Among the entries below, tally the lines that include "astronomy", and give the number alone.

Dataset items:
■ ■ ■ ■

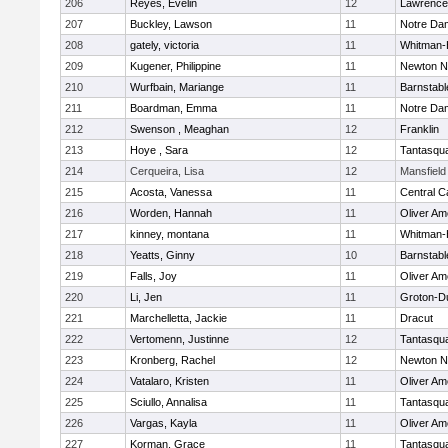
206
Reyes, Evelin
12
Lawrence
207
Buckley, Lawson
11
Notre Da
208
gately, victoria
11
Whitman-
209
Kugener, Philippine
11
Newton N
210
Wurfbain, Mariange
11
Barnstabl
211
Boardman, Emma
11
Notre Da
212
Swenson , Meaghan
12
Franklin
213
Hoye , Sara
12
Tantasqu
214
Cerqueira, Lisa
12
Mansfield
215
Acosta, Vanessa
11
Central C
216
Worden, Hannah
11
Oliver A
217
kinney, montana
11
Whitman-
218
Yeatts, Ginny
10
Barnstabl
219
Falls, Joy
11
Oliver A
220
Li, Jen
11
Groton-D
221
Marchelletta, Jackie
11
Dracut
222
Vertomenn, Justinne
12
Tantasqu
223
Kronberg, Rachel
12
Newton N
224
Vatalaro, Kristen
11
Oliver A
225
Sciullo, Annalisa
11
Tantasqu
226
Vargas, Kayla
11
Oliver A
227
Korman, Grace
11
Tantasqu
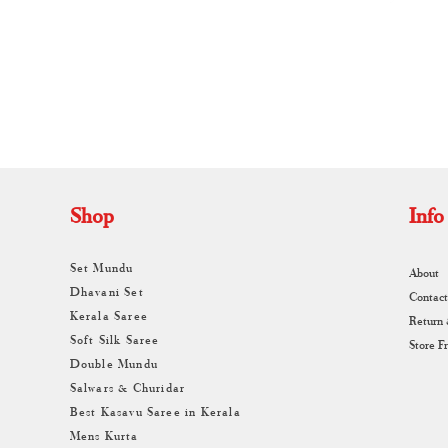
A
Shop
Info
Set Mundu
About
Dhavani Set
Contact
Kerala Saree
Return
Soft Silk Saree
Store F
Double Mundu
Salwars & Churidar
Best Kasavu Saree in Kerala
Mens Kurta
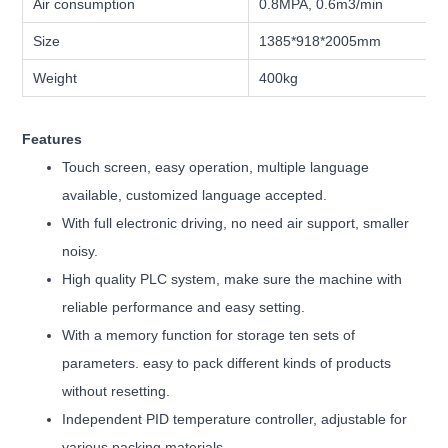
Air consumption
0.8MPA, 0.6m3/min
Size
1385*918*2005mm
Weight
400kg
Features
Touch screen, easy operation, multiple language
available, customized language accepted.
With full electronic driving, no need air support, smaller
noisy.
High quality PLC system, make sure the machine with
reliable performance and easy setting.
With a memory function for storage ten sets of
parameters. easy to pack different kinds of products
without resetting.
Independent PID temperature controller, adjustable for
various packing materials.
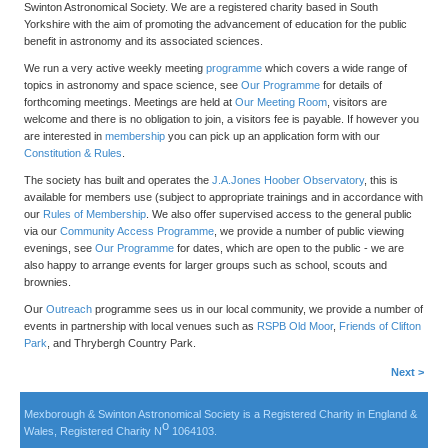
Swinton Astronomical Society. We are a registered charity based in South
Yorkshire with the aim of promoting the advancement of education for the public
benefit in astronomy and its associated sciences.
We run a very active weekly meeting
programme
which covers a wide range of
topics in astronomy and space science, see
Our Programme
for details of
forthcoming meetings. Meetings are held at
Our Meeting Room
, visitors are
welcome and there is no obligation to join, a visitors fee is payable. If however you
are interested in
membership
you can pick up an application form with our
Constitution & Rules
.
The society has built and operates the
J.A.Jones Hoober Observatory
, this is
available for members use (subject to appropriate trainings and in accordance with
our
Rules of Membership
. We also offer supervised access to the general public
via our
Community Access Programme
, we provide a number of public viewing
evenings, see
Our Programme
for dates, which are open to the public - we are
also happy to arrange events for larger groups such as school, scouts and
brownies.
Our
Outreach
programme sees us in our local community, we provide a number of
events in partnership with local venues such as
RSPB Old Moor
,
Friends of Clifton
Park
, and Thrybergh Country Park.
Next >
Mexborough & Swinton Astronomical Society is a Registered Charity in England &
o
Wales, Registered Charity N
1064103.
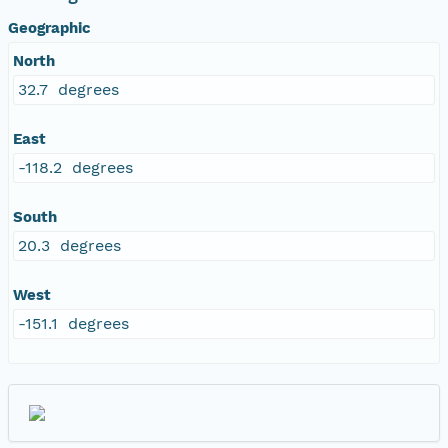
Geographic
North
32.7 degrees
East
-118.2 degrees
South
20.3 degrees
West
-151.1 degrees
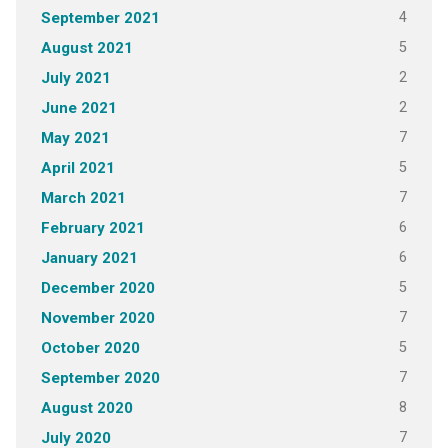
4
September 2021
5
August 2021
2
July 2021
2
June 2021
7
May 2021
5
April 2021
7
March 2021
6
February 2021
6
January 2021
5
December 2020
7
November 2020
5
October 2020
7
September 2020
8
August 2020
7
July 2020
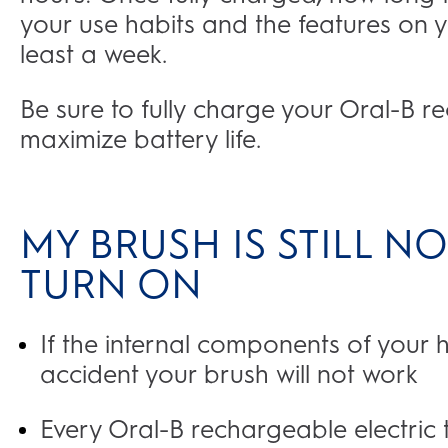
your use habits and the features on yo
least a week.
Be sure to fully charge your Oral-B r
maximize battery life.
MY BRUSH IS STILL 
TURN ON
If the internal components of your
accident your brush will not work
Every Oral-B rechargeable electric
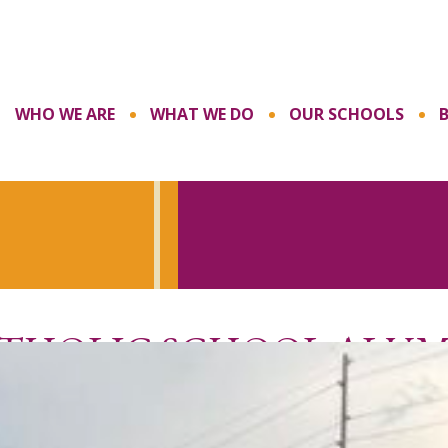
WHO WE ARE
WHAT WE DO
OUR SCHOOLS
ATHOLIC SCHOOL ALU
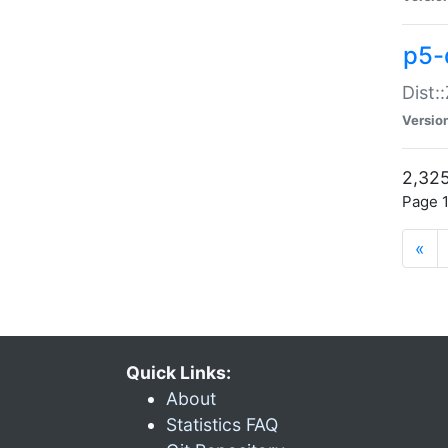
p5-d
Dist:
Versio
2,325
Page 1
«
Quick Links:
About
Statistics FAQ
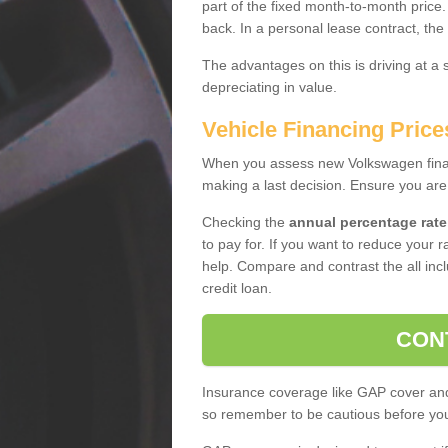
part of the fixed month-to-month price
back. In a personal lease contract, the
The advantages on this is driving at a
depreciating in value.
Vehicle Financing Price
When you assess new Volkswagen financ
making a last decision. Ensure you are
Checking the
annual percentage rate
to pay for. If you want to reduce your 
help. Compare and contrast the all incl
credit loan.
CON
Insurance coverage like GAP cover and 
so remember to be cautious before you 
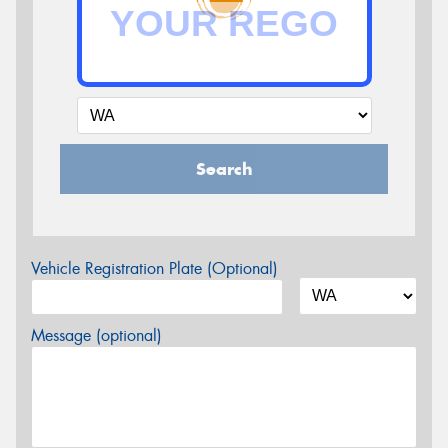
Search
Vehicle Registration Plate (Optional)
Message (optional)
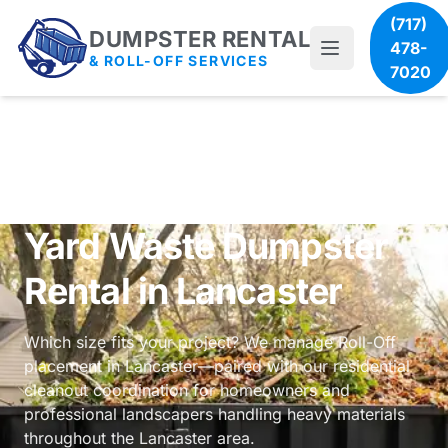
(717)
DUMPSTER RENTAL
478-
& ROLL-OFF SERVICES
7020
Yard Waste Dumpster
Rental in Lancaster
Which size fits your project? We manage Roll-Off
placement in Lancaster—paired with our
residential
cleanout coordination
for homeowners and
professional landscapers handling heavy materials
throughout the Lancaster area.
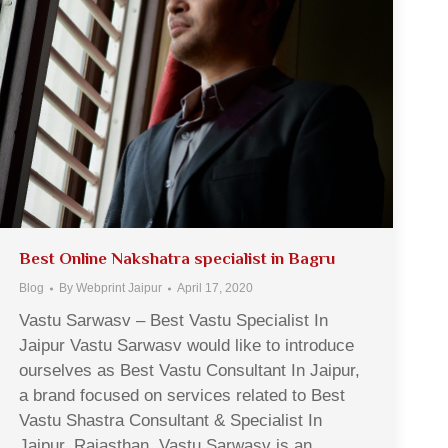
Best Online Nakshatra specialist in Bagru
Blog
By
Webprint Jaipur
April 17, 2020
Vastu Sarwasv – Best Vastu Specialist In
Jaipur Vastu Sarwasv would like to introduce
ourselves as Best Vastu Consultant In Jaipur,
a brand focused on services related to Best
Vastu Shastra Consultant & Specialist In
Jaipur, Rajasthan. Vastu Sarwasv is an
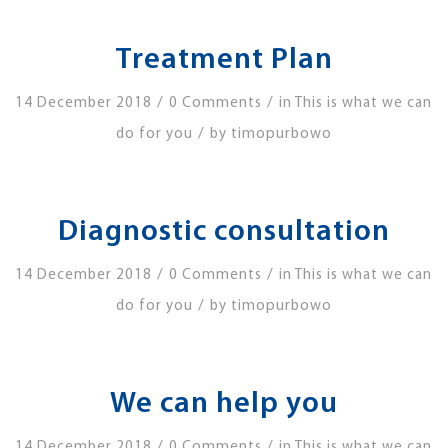
Treatment Plan
/
/
14 December 2018
0 Comments
in
This is what we can
/
do for you
by
timopurbowo
Diagnostic consultation
/
/
14 December 2018
0 Comments
in
This is what we can
/
do for you
by
timopurbowo
We can help you
/
/
14 December 2018
0 Comments
in
This is what we can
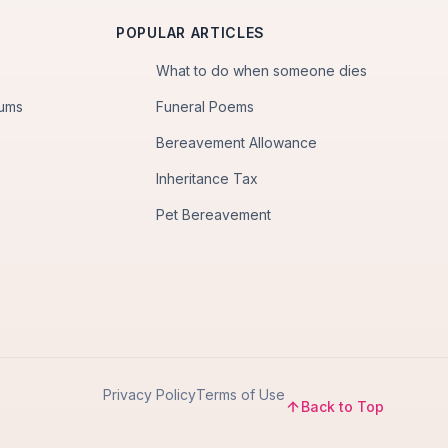
POPULAR ARTICLES
What to do when someone dies
iums
Funeral Poems
Bereavement Allowance
Inheritance Tax
Pet Bereavement
Privacy Policy
Terms of Use
Back to Top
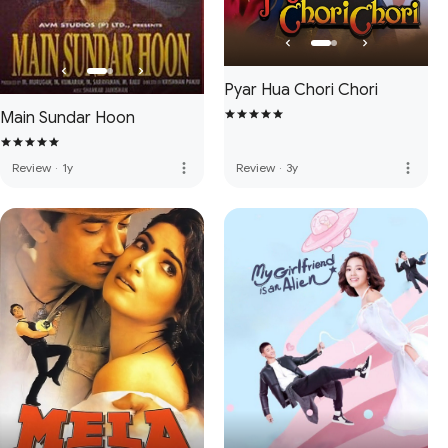
Pyar Hua Chori Chori
Main Sundar Hoon
more_vert
more_vert
Review
·
1y
Review
·
3y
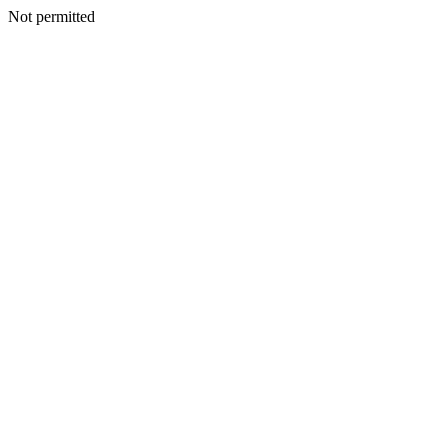
Not permitted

■ ■ ■ ■

§ **RESULT OF THE TASK**
2